🤖 AI Summary
This work addresses the limited representational capacity of conventional resume encoders in occupational transition prediction. We propose a novel paradigm for semantic occupational representation grounded in large language models (LLMs). Methodologically, structured career history data is converted into resume-like textual sequences, and small-to-medium-sized LLMs are fine-tuned via next-token prediction as a pretraining objective; the resulting embeddings are integrated into downstream transition prediction models. Our key contributions are twofold: first, we pioneer the replacement of traditional Transformer-based resume encoders with LLMs as the foundational representation mechanism; second, we empirically demonstrate that compact LLMs—when fine-tuned on diverse occupational data—outperform larger counterparts.

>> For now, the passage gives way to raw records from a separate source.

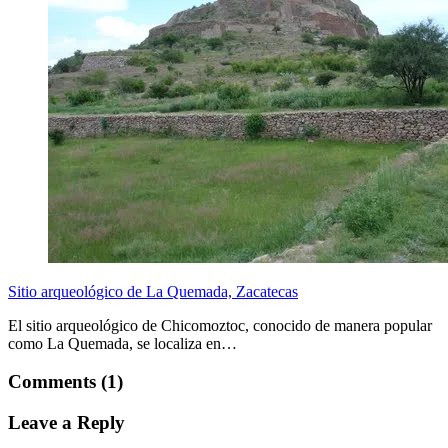
Sitio arqueológico de La Quemada, Zacatecas
El sitio arqueológico de Chicomoztoc, conocido de manera popular
como La Quemada, se localiza en…
Comments (1)
Leave a Reply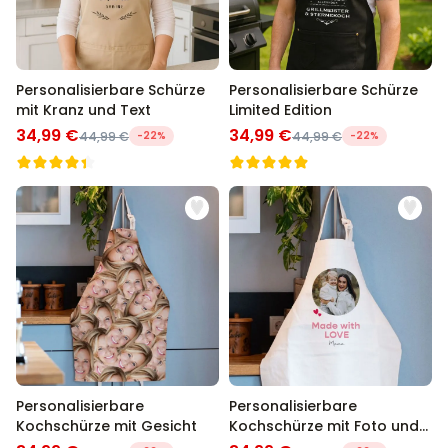
Personalisierbare Schürze
Personalisierbare Schürze
mit Kranz und Text
Limited Edition
34,99 €
34,99 €
44,99 €
-22%
44,99 €
-22%
Personalisierbare
Personalisierbare
Kochschürze mit Gesicht
Kochschürze mit Foto und
Text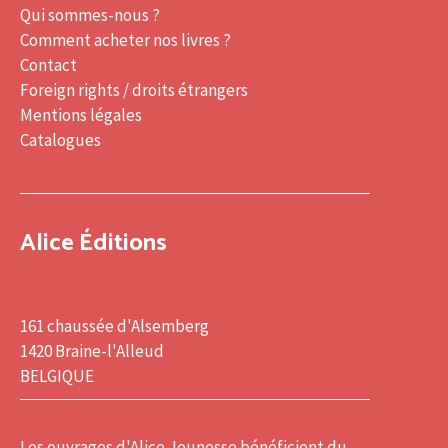
Qui sommes-nous ?
Comment acheter nos livres ?
Contact
Foreign rights / droits étrangers
Mentions légales
Catalogues
Alice Éditions
161 chaussée d'Alsemberg
1420 Braine-l'Alleud
BELGIQUE
Les ouvrages d'Alice Jeunesse bénéficient du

Experiments on predicting workers’ next occupations show significant improvements over state-of-the-art baselines including CAREER, validating the effectiveness, robustness, and scalability of language-based occupational representation.
📝 Abstract
Vafa et al. (2024) introduced a transformer-based econometric model, CAREER, that predicts a worker's next job as a function of career history (an"occupation model"). CAREER was initially estimated ("pre-trained") using a large, unrepresentative resume dataset, which served as a"foundation model,"and parameter estimation was continued ("fine-tuned") using data from a representative survey. CAREER had better predictive performance than benchmarks. This paper considers an alternative where the resume-based foundation model is replaced by a large language model (LLM). We convert tabular data from the survey into text files that resemble resumes and fine-tune the LLMs using these text files with the objective to predict the next token (word). The resulting fine-tuned LLM is used as an input to an occupation model. Its predictive performance surpasses all prior models. We demonstrate the value of fine-tuning and further show that by adding more career data from a different population, fine-tuning smaller LLMs surpasses the performance of fine-tuning larger models.